I never intended to run a marathon (due to concerns shared in my last post). So when I found myself signed up for one, I hadn’t thought about what to expect. Each run brought a new discovery. These were some of my favorite discoveries:
#1 – It’s a huge confidence booster.
It was my first double digit (10 miles+) run. After nine miles, giddiness overtook me. Despite being on a crowded public trail, I couldn’t resist. I NEEDED to celebrate. My arms rose into the air, and I started fist pumping and yelling “I just ran 10 miles!” People probably thought I was a nut job. But I was thrilled. For days I kept thinking, I actually ran 10 miles this week! The confidence I gained from running, benefited every aspect of my life. My performance at work improved. I felt STRONG!
#2 – Running is great “alone” time.
When I first started training, I made an accidental discovery. My boss couldn’t reach me while I was running! I carried my electronic leash (a.k.a. my smart phone) 24/7 everywhere, but it seemed rare that anyone bothered me during a run.
Between the silence and the beauty in watching the world wake up every morning, running freed my mind. It was like my Kryptonite. Some of my best ideas and moments of clarity occurred on my runs.
#3 – Running for a cause is highly motivating.
One of the toughest runs I have ever completed was on September 11th; it was my first 18-miler. Work had exhausted me. At mile 10, it started to pour rain. At mile 12, my mp3 player died (I think it drowned). I had nothing but my thoughts, so I thought about why I was running.
Nick was a young firefighter who died on September 11th. Nick loved sports, yet he would never have the opportunity to run a marathon, like I had. So many lives were destroyed that day. It made me so angry. Finishing that run and the marathon wasn’t much, but it was a way to honor Nick.

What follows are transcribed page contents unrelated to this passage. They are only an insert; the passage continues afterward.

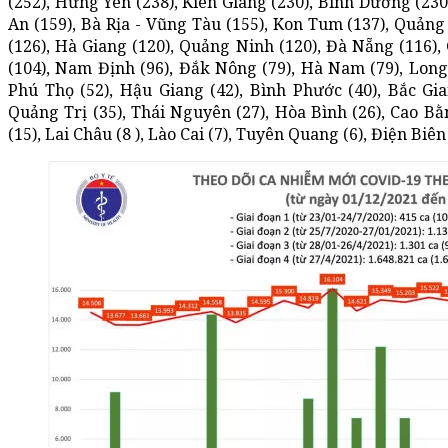
(252), Hưng Yên (238), Kiên Giang (230), Bình Dương (230
An (159), Bà Rịa - Vũng Tàu (155), Kon Tum (137), Quảng
(126), Hà Giang (120), Quảng Ninh (120), Đà Nẵng (116), 
(104), Nam Định (96), Đắk Nông (79), Hà Nam (79), Long 
Phú Thọ (52), Hậu Giang (42), Bình Phước (40), Bắc Gia
Quảng Trị (35), Thái Nguyên (27), Hòa Bình (26), Cao Bằn
(15), Lai Châu (8 ), Lào Cai (7), Tuyên Quang (6), Điện Biên 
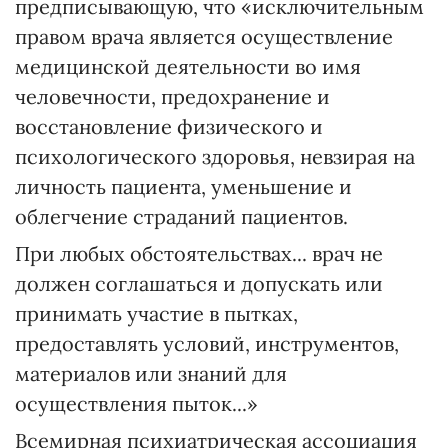
предписывающую, что «исключительным
правом врача является осуществление
медицинской деятельности во имя
человечности, предохранение и
восстановление физического и
психологического здоровья, невзирая на
личность пациента, уменьшение и
облегчение страданий пациентов.
При любых обстоятельствах... врач не
должен соглашаться и допускать или
принимать участие в пытках,
предоставлять условий, инструментов,
материалов или знаний для
осуществления пыток...»
Всемирная психиатрическая ассоциация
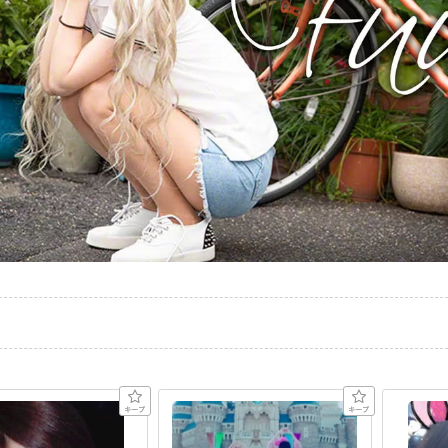
[es] - エス（十三 ／ ラウンジ）
31）- FUU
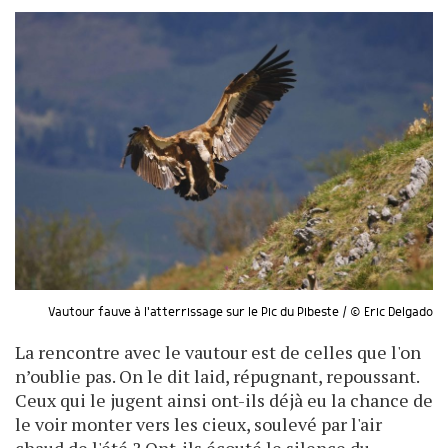
Vautour fauve à l'atterrissage sur le Pic du Pibeste / © Eric Delgado
La rencontre avec le vautour est de celles que l'on
n’oublie pas. On le dit laid, répugnant, repoussant.
Ceux qui le jugent ainsi ont-ils déjà eu la chance de
le voir monter vers les cieux, soulevé par l'air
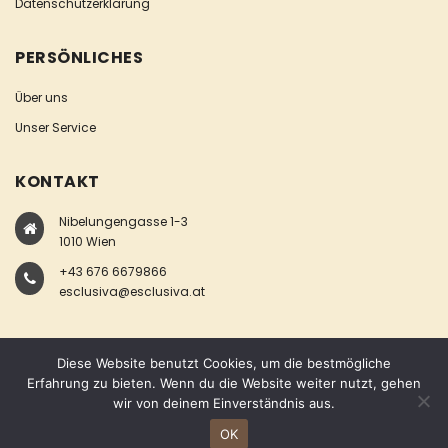
Datenschutzerklärung
PERSÖNLICHES
Über uns
Unser Service
KONTAKT
Nibelungengasse 1-3
1010 Wien
+43 676 6679866
esclusiva@esclusiva.at
Diese Website benutzt Cookies, um die bestmögliche
Erfahrung zu bieten. Wenn du die Website weiter nutzt, gehen
wir von deinem Einverständnis aus.
COPYRIGHT © ESCLUSIVA
OK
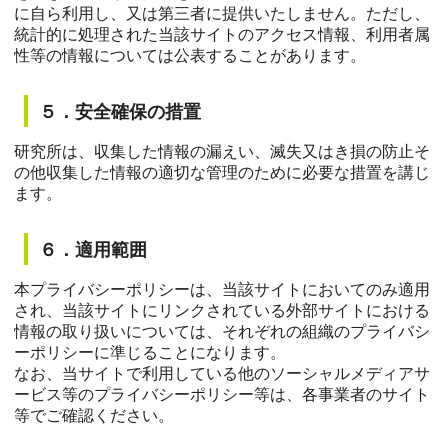
に自ら利用し、又は第三者に提供いたしません。ただし、
統計的に処理された当該サイトのアクセス情報、利用者属
性等の情報については公表することがあります。
５．安全確保の措置
研究所は、収集した情報の漏えい、滅失又はき損の防止そ
の他収集した情報の適切な管理のために必要な措置を講じ
ます。
６．適用範囲
本プライバシーポリシーは、当該サイトにおいてのみ適用
され、当該サイトにリンクされている外部サイトにおける
情報の取り扱いについては、それぞれの組織のプライバシ
ーポリシーに準じることになります。
なお、当サイトで利用している他のソーシャルメディアサ
ービス等のプライバシーポリシー等は、各事業者のサイト
等でご確認ください。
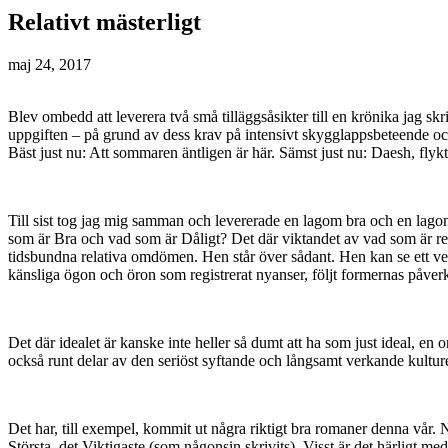
Relativt mästerligt
maj 24, 2017
Blev ombedd att leverera två små tilläggsåsikter till en krönika jag skri
uppgiften – på grund av dess krav på intensivt skygglappsbeteende oc
Bäst just nu: Att sommaren äntligen är här. Sämst just nu: Daesh, fl
Till sist tog jag mig samman och levererade en lagom bra och en lagom 
som är Bra och vad som är Dåligt? Det där viktandet av vad som är relati
tidsbundna relativa omdömen. Hen står över sådant. Hen kan se ett verk
känsliga ögon och öron som registrerat nyanser, följt formernas påverk
Det där idealet är kanske inte heller så dumt att ha som just ideal, en 
också runt delar av den seriöst syftande och långsamt verkande kultur
Det har, till exempel, kommit ut några riktigt bra romaner denna vår. 
Största, det Viktigaste (som någonsin skrivits). Visst är det härligt me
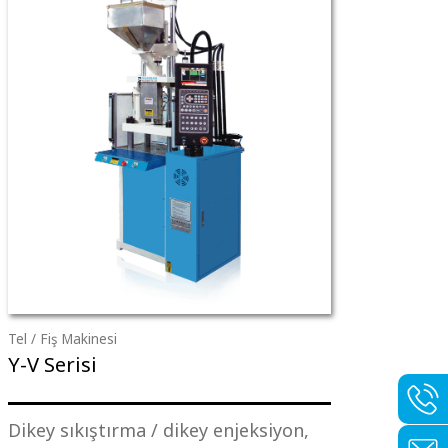
Tel / Fiş Makinesi
Y-V Serisi
Dikey sıkıştırma / dikey enjeksiyon,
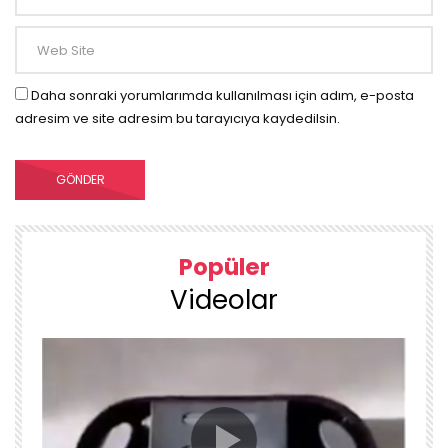
Daha sonraki yorumlarımda kullanılması için adım, e-posta
adresim ve site adresim bu tarayıcıya kaydedilsin.
Popüler
Videolar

It was my way of saying “you don’t win” to the terrorists. There was no giving up.
#4 – It’s about perseverance.
Yes, the marathon race is incredible! It is akin to a wedding… all of the preparations resulting in celebration and happiness (and tired feet). The training is more like a marriage – sticking it out through the good and the bad days. It’s showing up when you don’t feel like it and reaping the benefits when you do. Putting in the hard work every day is what makes you a marathoner.
#5 – Marathoners are a family.
On my longest training run, one of those veteran runners (the kind that look like a muscular Santa Clause) crossed paths with me a few times. Eventually he plodded alongside and asked what mile I was on (mile 20, with two more to go). Marathon Grandpa offered to keep me company. He cheered me on and told me I was doing great. I couldn’t talk much, so he just talked about how much I was going to love the marathon and how I would do well.
Throughout my running, I’ve encountered countless other Marathon Grandpas (and Grandmas, too). They are everywhere, at the shoe store, in the doctor’s office and on the race bus. Other marathoners always have “run a lot of miles in your shoes”, and they want to help you!
#6 – You might develop a healthy addiction.
This was probably the biggest surprise of all. Me, a marathon addict? Five years ago, I would have laughed. Even wilder – the idea that I would devote my career to helping other people run marathons! They are both true.
During the marathon, little kids gave me high fives. Strangers were calling my name (I recommend you put your name on your bib). No one has ever treated me like that. I felt like a rock star! After the marathon, I wanted that feeling again. Others should know what this feels like, I thought! It pained me to take a break from running (spoiler alert – post marathon you must take time off to recover). I felt lost without a big goal. I REALLY wanted to run another marathon. So I did. Then I did it again…and again…and now again. Might it happen to you?